Amazon.com: 21 reviews
15 of 16 people found the following review helpful
The Return of the Grippo King July 9 2008
By Marcos F. Hernandez - Published on Amazon.com
Format: Audio CD
With the invention of the Niggy Tardust persona Saul Williams has escalated his performance far beyond the traditional role of the MC. He's birthed Niggy as some kind of spectral shaman over a ritual of reflection on the past, present, and future of Hip-Hop, but more than that, he makes the ritual fun. Saul's overwhelming live charisma transfers over to disc with little impact lost.

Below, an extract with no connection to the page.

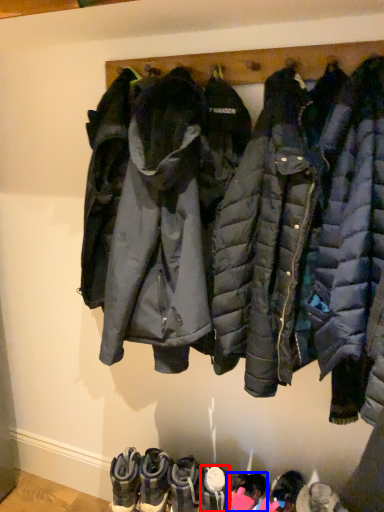 Question: Which of the following is the closest to the observer, footwear (highlighted by a red box) or footwear (highlighted by a blue box)?

Choices:
 (A) footwear
 (B) footwear

Answer: (B)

This collaboration with Trent Reznor and CX KiDTRONiK among others pushes genre boundaries while hearkening back to the Bomb Squad production of early Public Enemy proving that, in the right hands, Hip-Hop can still be a tool of liberation.
14 of 16 people found the following review helpful
Saul Williams for Vice President July 23 2008
By D. Gladden - Published on Amazon.com
Format: Audio CD
Saul Williams is making a righteous statement with this album, and it seems that many people have missed the point. The rap industry has dumbed down its most prominent figures into n-words, the very thing many of its artists have been fighting against in their poetry. Subtly stated in the chorus of the satirical opening track, "The banana peels are carefully placed", Saul is pointing out that the state of mainstream rap is just waiting for the artist to slip and fall back into the unevolved, simian craving for "money cash hoes". I have always believed there is a difference between rap and hip-hop. Hip-hop to me has a more positive connotation, with progressive lyricists such as Mos Def, Talib Kweli, and Common cutting paths underground to shed a positive, open-minded message. Saul is among these leaders in the hip-hop genre.

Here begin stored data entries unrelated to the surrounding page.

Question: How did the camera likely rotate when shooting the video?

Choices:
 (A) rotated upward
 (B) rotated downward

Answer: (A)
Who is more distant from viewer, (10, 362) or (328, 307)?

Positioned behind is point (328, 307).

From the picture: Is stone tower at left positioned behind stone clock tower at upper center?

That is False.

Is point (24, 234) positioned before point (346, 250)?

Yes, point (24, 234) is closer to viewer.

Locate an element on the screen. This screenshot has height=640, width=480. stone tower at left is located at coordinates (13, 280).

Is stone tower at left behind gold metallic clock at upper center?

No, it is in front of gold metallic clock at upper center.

Let's not forget that Saul was the first semi-well known artist to release his album online exclusively. Yes, months before radiohead, and about a year before his co-conspirator Trent Reznor, this was the initial slap in the face to the music industry.

The dark pulse of Trent Reznor driven beats is the perfect backdrop for the dark message Saul is trying to convey. Unless he completely sells out, he will never "team with a big name producer"; he represents the anti-mainstream. Key tracks such as "Black History Month", "Tr(n)igger", "Niggy Tardust", "Raised to Be Lowered", and "The Ritual" demonstrate the theme of his concept album perfectly. Quoted from the song "Niggy Tardust" - "When I say Niggy, you say nothing. Niggy - NOTHING! Shut up." There's another person who missed the point.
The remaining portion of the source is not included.